Which shall we see to be the greater honour in that day? Let us call
shame on our faint and cowardly hearts!

But we shall get not only persecution in the world, but
reproach, and
often this is the harder to bear. Well, supposing reproach rolls in
upon us, are we to be specially commiserated? Not at all. We are
declared to be happy or blessed if the reproach be "for" the name, or
"in" the name of Christ; which means that the world sees in us His
representatives. The Lord Jesus was once in this world as the Great
Representative of Jehovah, and He consequently had to say "The
reproaches of them that reproached Thee are fallen upon Me" (Ps. 69:
9). That was assuredly no disgrace to Him, and to be reproached in the
name of Christ is an honour to us. Men may blaspheme Him and reproach
us, but we glorify Him and the Spirit who indwells us rests upon us as
the Spirit of glory and of God. Many a Christian who has been through
reproach of this sort looks back afterwards to the occasion as a time
of the greatest spiritual exaltation and blessing.

We are to be most careful not to suffer for evil doing of any sort
but only as Christians. Then we have no need to be ashamed for we can
glorify God "on this behalf," or "in this name." Here we have the
Spirit of God accepting and sanctioning the name
Christian as
applied to believers. It was first used as a descriptive nickname at
Antioch (Acts 11: 26). It had come into general use later (See, Acts
26: 28) and now is formally accepted by the Spirit of God. We may
accept it therefore, and as Christians we glorify God even as Christ
Himself did.

One further thought as to suffering is expressed by the Apostle in
verse 17. Though it comes upon Christians from the world it is
overruled of God to serve the ends of His government-the government of
which he had spoken to us in 1 Peter 3. Now God's governmental dealings
especially apply to His own. He is of course the Judge of all, and
beneath His judgment all will ultimately come. But He keeps specially
short accounts with those acknowledged as in relationship with Him,
those who are of His household. When failure supervenes and sin invades
the holy precincts of His house He begins to make the weight of His
judgment felt in the way of His governmental dealings.

That this is God's way was manifest in Old Testament times. Read
Ezekiel 8 and 9 and see. Judgment was to be set in Jerusalem and the
instruction was "Begin at My sanctuary." So it had begun to be in the
church of God. These early Christians had to accept these fires of
persecution as permitted by God for the purifying of His house.
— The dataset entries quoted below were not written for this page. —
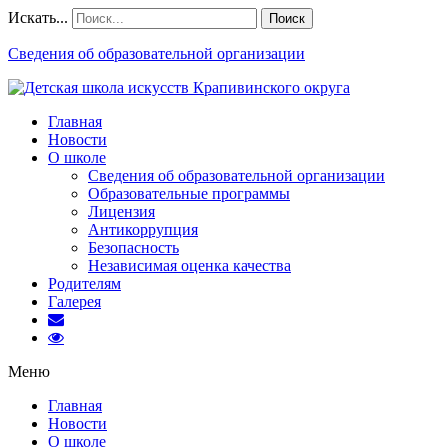
Искать...
Поиск
Сведения об образовательной организации
Главная
Новости
О школе
Сведения об образовательной организации
Образовательные программы
Лицензия
Антикоррупция
Безопасность
Независимая оценка качества
Родителям
Галерея
Меню
Главная
Новости
О школе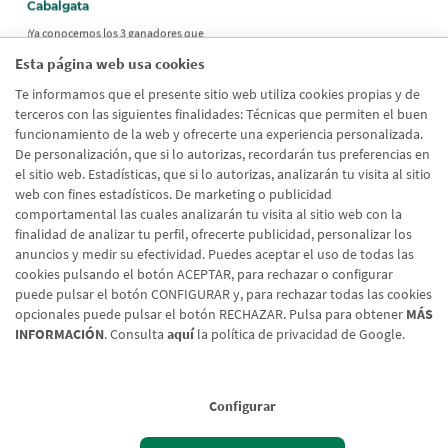
Cabalgata
¡Ya conocemos los 3 ganadores que
podrán disfrutar de un pase de 7
Esta página web usa cookies
entradas (2 adultos + 5 niños) para
ver a los Reyes Magos en el Hotel 3
Te informamos que el presente sitio web utiliza cookies propias y de
Reyes después de la Cabalgata.
terceros con las siguientes finalidades: Técnicas que permiten el buen
funcionamiento de la web y ofrecerte una experiencia personalizada.
Miren Lima (Facebook)
De personalización, que si lo autorizas, recordarán tus preferencias en
@sicle_99 (Instagram)
el sitio web. Estadísticas, que si lo autorizas, analizarán tu visita al sitio
web con fines estadísticos. De marketing o publicidad
Silvia Sánchez Larpa (Facebook)
comportamental las cuales analizarán tu visita al sitio web con la
finalidad de analizar tu perfil, ofrecerte publicidad, personalizar los
¡Enhorabuena!
anuncios y medir su efectividad. Puedes aceptar el uso de todas las
cookies pulsando el botón ACEPTAR, para rechazar o configurar
puede pulsar el botón CONFIGURAR y, para rechazar todas las cookies
opcionales puede pulsar el botón RECHAZAR. Pulsa para obtener
MÁS
INFORMACIÓN
. Consulta
aquí
la política de privacidad de Google.
Configurar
We all
know there is nothing like persecution for weeding the false out of the
midst of the true.

But if judgment thus starts at God's house, if God does not spare
these, what about those that are not in relationship with Him at all?
What shall their end be? If the righteous is saved with difficulty
where shall the ungodly and sinner appear? These are tremendous
questions which only admit of answers of most terrible import.
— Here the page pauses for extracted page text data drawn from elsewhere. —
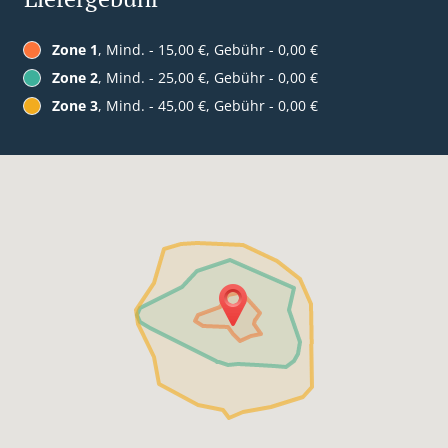
Zone 1
, Mind. - 15,00 €, Gebühr - 0,00 €
Zone 2
, Mind. - 25,00 €, Gebühr - 0,00 €
Zone 3
, Mind. - 45,00 €, Gebühr - 0,00 €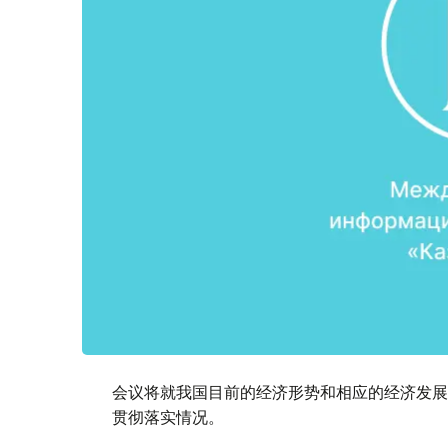
会议将就我国目前的经济形势和相应的经济发展
贯彻落实情况。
The righteous may come through with difficulty, as many an Old
Testament Scripture illustrates, but he IS SAVED, nevertheless. He may
have even to suffer to the extreme point of death according to God's
will, as verse 19 indicates. If so he has but to go on doing well and
thus commit his soul into the hands of God "as unto a faithful
Creator." We know God not merely as Creator but as Saviour and Father.
Still we do not lose the benefit of knowing Him as Creator, and as
faithful to His own handiwork.

How happy for us to know God in all these varied ways.